Stroke associated with atrial fibrillation

Fernando Testai MD PhD (Dr. Testai of the University of Illinois College of Medicine at Chicago received research grants from Dart NeuroScience, the NIH, and the American Heart Association and consulting fees from Medico-legal Consulting.)
Gabriela Trifan MD (

Dr. Trifan of The University of Illinois College of Medicine has no relevant financial relationship to disclose.

)
Steven R Levine MD, editor. (Dr. Levine of the SUNY Health Science Center at Brooklyn has received honorariums from Genentech for service on a scientific advisory committee and a research grant from Genentech as a principal investigator.)
Originally released June 20, 1996; last updated January 3, 2018; expires January 3, 2021

This article includes discussion of stroke associated with atrial fibrillation and cardioembolic stroke. The foregoing terms may include synonyms, similar disorders, variations in usage, and abbreviations.

Overview

Stroke is the leading cause of disability in United States. Cardioembolism is a particularly disabling stroke subtype that accounts for 20% to 30% of all stroke cases. Observational studies demonstrated that almost half of the cardioembolic strokes are related to atrial fibrillation. In this article, the authors discuss the association of atrial fibrillation with stroke, the role of anticoagulation in stroke prevention, the available risk stratification tools, and the pathogenic mechanisms of thrombus formation associated with this cardiac arrhythmia.

Key points

 

• Atrial fibrillation confers a 3- to 5-fold increase in stroke risk and accounts for 15% to 30% of all ischemic strokes.

 

• Prolonged cardiac monitoring is superior to short-term monitoring for the detection of occult atrial fibrillation.

 

• CHA2DS2-Vasc score of 2 and above in the presence of atrial fibrillation is an indication for anticoagulation.

 

• Direct thrombin or factor Xa inhibitors are not inferior to warfarin in the prevention of stroke or systemic embolism in atrial fibrillation patients and have lower incidence of major hemorrhagic complications.

 

• The addition of aspirin to anticoagulation may be indicated in patients who have concomitant coronary artery disease.

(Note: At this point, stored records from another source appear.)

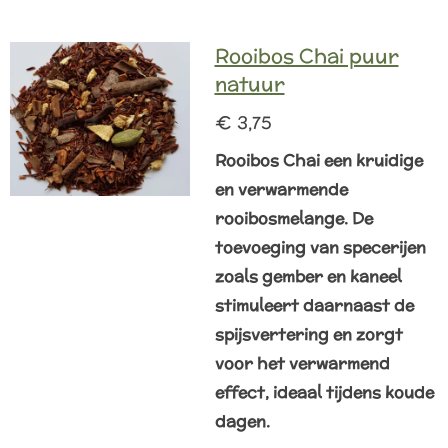
l
e
a
l
e
l
r
e
n
e
n
Rooibos Chai puur
natuur
€ 3,75
Rooibos Chai een kruidige
en verwarmende
rooibosmelange. De
toevoeging van specerijen
zoals gember en kaneel
stimuleert daarnaast de
spijsvertering en zorgt
voor het verwarmend
effect, ideaal tijdens koude
dagen.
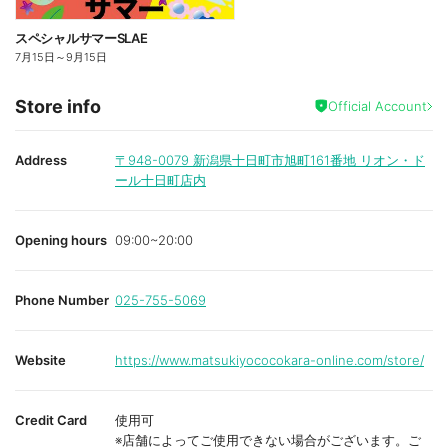
スペシャルサマーSLAE
7月15日
～
9月15日
Store info
Official Account
Address
〒948-0079
新潟県十日町市旭町161番地 リオン・ド
ール十日町店内
Opening hours
09:00~20:00
Phone Number
025-755-5069
Website
https://www.matsukiyococokara-online.com/store/
Credit Card
使用可
※店舗によってご使用できない場合がございます。ご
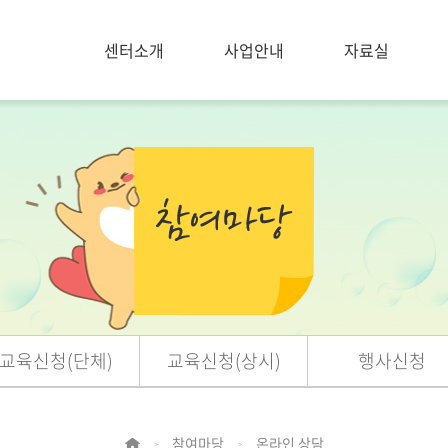
센터소개
사업안내
자료실
교육신청(단체)
교육신청(상시)
행사신청
참여마당
온라인 상담
>
>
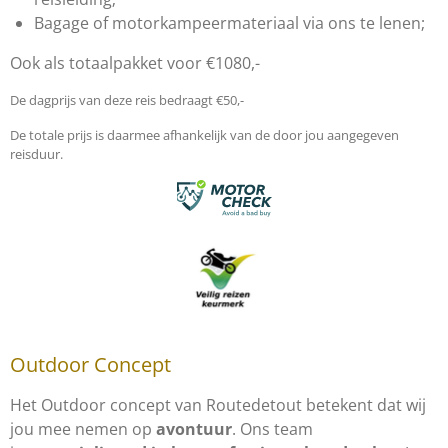
Bagage of motorkampeermateriaal via ons te lenen;
Ook als totaalpakket voor €1080,-
De dagprijs van deze reis bedraagt €50,-
De totale prijs is daarmee afhankelijk van de door jou aangegeven
reisduur.
Outdoor Concept
Het Outdoor concept van Routedetout betekent dat wij
jou mee nemen op
avontuur
. Ons team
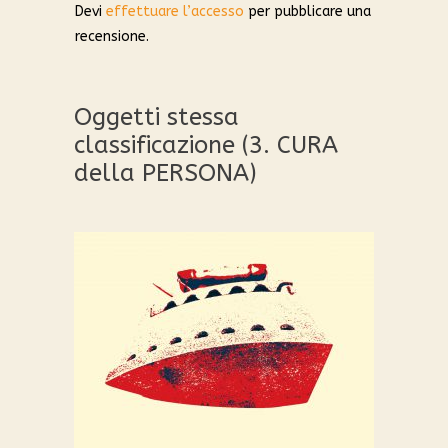
Devi
effettuare l’accesso
per pubblicare una
recensione.
Oggetti stessa
classificazione (3. CURA
della PERSONA)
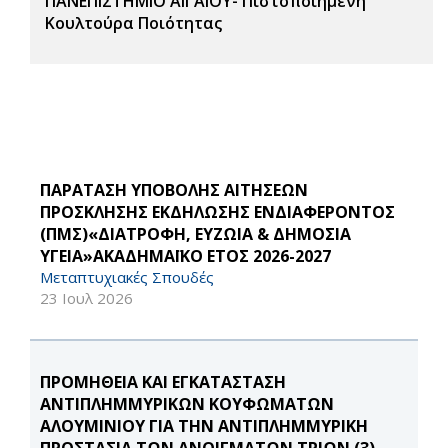
ΠΑΝΕΠΙΣΤΗΜΙΟ ΑΙΓΑΙΟΥ- Πιστοποιημένη
Κουλτούρα Ποιότητας
ΠΑΡΑΤΑΣΗ ΥΠΟΒΟΛΗΣ ΑΙΤΗΣΕΩΝ
ΠΡΟΣΚΛΗΣΗΣ ΕΚΔΗΛΩΣΗΣ ΕΝΔΙΑΦΕΡΟΝΤΟΣ
(ΠΜΣ)«ΔΙΑΤΡΟΦΗ, ΕΥΖΩΙΑ & ΔΗΜΟΣΙΑ
ΥΓΕΙΑ»ΑΚΑΔΗΜΑΪΚΟ ΕΤΟΣ 2026-2027
Μεταπτυχιακές Σπουδές
23 Ιουλ 2026
ΠΡΟΜΗΘΕΙΑ ΚΑΙ ΕΓΚΑΤΑΣΤΑΣΗ
ΑΝΤΙΠΛΗΜΜΥΡΙΚΩΝ ΚΟΥΦΩΜΑΤΩΝ
ΑΛΟΥΜΙΝΙΟΥ ΓΙΑ ΤΗΝ ΑΝΤΙΠΛΗΜΜΥΡΙΚΗ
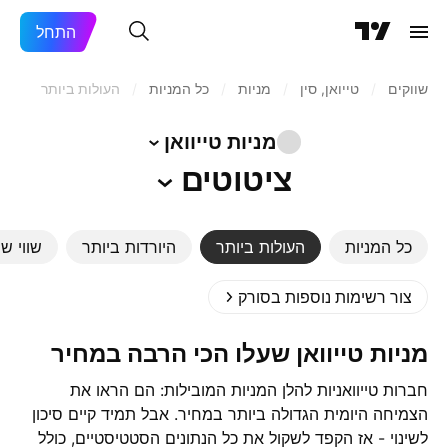
התחל
שווקים
/
טייואן, סין
/
מניות‏
/
כל המניות
/
העולות ביותר
מניות
טייוואן
ציטוטים
כל המניות
העולות ביותר
היורדות ביותר
שווי שו
צור רשימות נוספות בסורק
מניות טייוואן שעלו הכי הרבה במחיר
חברות טייוואניות להלן המניות המובילות: הם הראו את
הצמיחה היומית הגדולה ביותר במחיר. אבל תמיד קיים סיכון
לשינוי - אז הקפד לשקול את כל הנתונים הסטטיסטיים, כולל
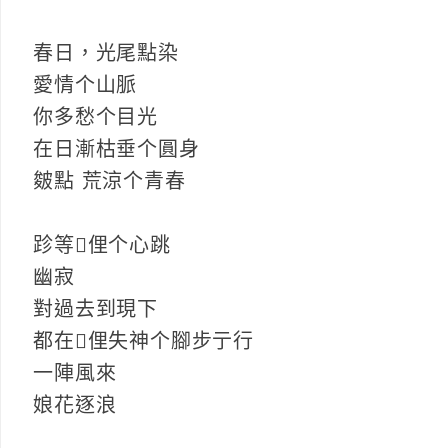
春日，光尾點染
愛情个山脈
你多愁个目光
在日漸枯垂个圓身
皴點 荒涼个青春
跈等𫣆俚个心跳
幽寂
對過去到現下
都在𫣆俚失神个腳步亍行
一陣風來
娘花逐浪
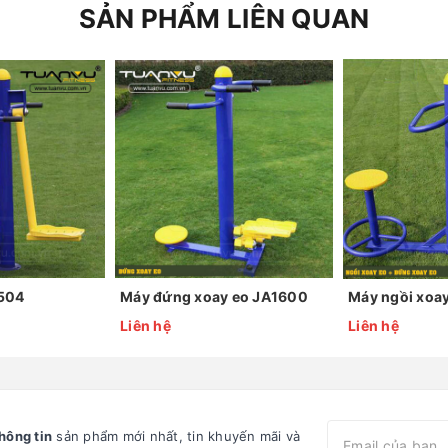
SẢN PHẨM LIÊN QUAN
1504
Máy đứng xoay eo JA1600
Liên hệ
Liên hệ
hông tin
sản phẩm mới nhất, tin khuyến mãi và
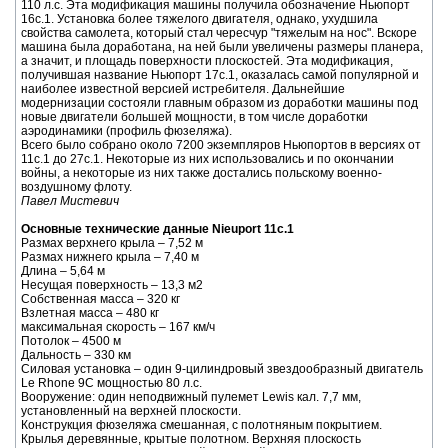
110 л.с. Эта модификация машины получила обозначение Ньюпорт
16с.1. Установка более тяжелого двигателя, однако, ухудшила
свойства самолета, который стал чересчур "тяжелым на нос". Вскоре
машина была доработана, на ней были увеличены размеры планера,
а значит, и площадь поверхности плоскостей. Эта модификация,
получившая название Ньюпорт 17с.1, оказалась самой популярной и
наиболее известной версией истребителя. Дальнейшие
модернизации состояли главным образом из доработки машины под
новые двигатели большей мощности, в том числе доработки
аэродинамики (профиль фюзеляжа).
Всего было собрано около 7200 экземпляров Ньюпортов в версиях от
11с.1 до 27с.1. Некоторые из них использовались и по окончании
войны, а некоторые из них также достались польскому военно-
воздушному флоту.
Павел Мистевич
Основные технические данные Nieuport 11c.1
Размах верхнего крыла – 7,52 м
Размах нижнего крыла – 7,40 м
Длина – 5,64 м
Несущая поверхность – 13,3 м2
Собственная масса – 320 кг
Взлетная масса – 480 кг
максимальная скорость – 167 км/ч
Потолок – 4500 м
Дальность – 330 км
Силовая установка – один 9-цилиндровый звездообразный двигатель
Le Rhone 9С мощностью 80 л.с.
Вооружение: один неподвижный пулемет Lewis кал. 7,7 мм,
установленный на верхней плоскости.
Конструкция фюзеляжа смешанная, с полотняным покрытием.
Крылья деревянные, крытые полотном. Верхняя плоскость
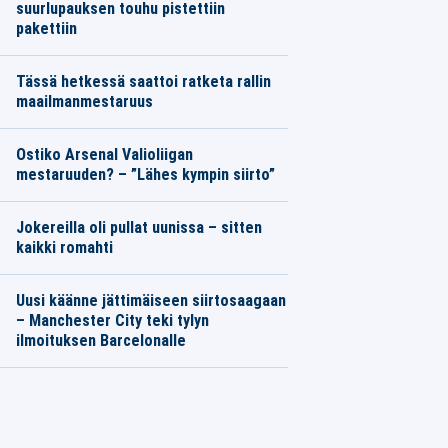
suurlupauksen touhu pistettiin
pakettiin
Tässä hetkessä saattoi ratketa rallin
maailmanmestaruus
Ostiko Arsenal Valioliigan
mestaruuden? – ”Lähes kympin siirto”
Jokereilla oli pullat uunissa – sitten
kaikki romahti
Uusi käänne jättimäiseen siirtosaagaan
– Manchester City teki tylyn
ilmoituksen Barcelonalle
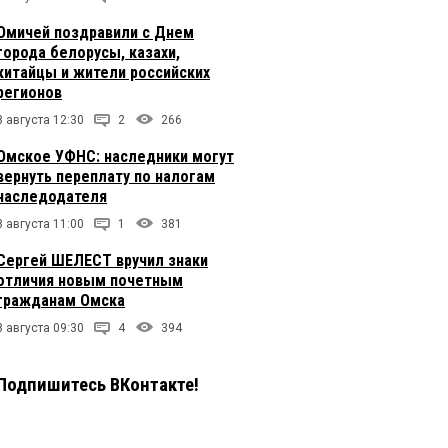
Омичей поздравили с Днем
города белорусы, казахи,
китайцы и жители российских
регионов
8 августа 12:30
2
266
Омское УФНС: наследники могут
вернуть переплату по налогам
наследодателя
8 августа 11:00
1
381
Сергей ШЕЛЕСТ вручил знаки
отличия новым почетным
гражданам Омска
8 августа 09:30
4
394
Подпишитесь ВКонтакте!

Historical note and terminology

As early as 1628, Harvey had observed undulation in the right atrium of a dying animal heart (McMichael 1982); in 1874, Vulpian reported uncoordinated twitching of the atrium, "fremissement fibrillaire" after application of an electrical current (Vulpian 1874). Nothnagel published 3 arterial pulse curves showing irregular heart rates in the mid-1800s and called the arrhythmia "delirium cordis" (Nothnagel 1876), which was defined by the complete irregularity of heartbeats continuously changing in "height and tension." However, the association between these atrial fibrillary contractions and the irregular pulse was not formally made until 1907 (Cushny 1907).

In 1940, Karl Paul Link synthesized dicumarol, a substance found in spoiled sweet clover known to cause a hemorrhagic disease in cattle; in 1947, its use was advocated for the prevention of cardiac embolism in patients with rheumatic atrial fibrillation (Wright 1947). However, the risk of stroke in patients with chronic nonvalvular atrial fibrillation was generally believed to be too small to require medication. It was not until 1978 that the results of the Framingham Study clearly demonstrated an increase in stroke incidence in patients with chronic nonrheumatic atrial fibrillation (Wolf et al 1978). Vitamin K antagonists, including warfarin, have been the treatment of choice for the prevention of stroke or systemic embolism in patients with atrial fibrillation for many decades. More recently, however, large randomized placebo-control studies demonstrated the efficacy and safety of different non-vitamin K antagonists or novel oral anticoagulants in the treatment of nonvalvular atrial fibrillation.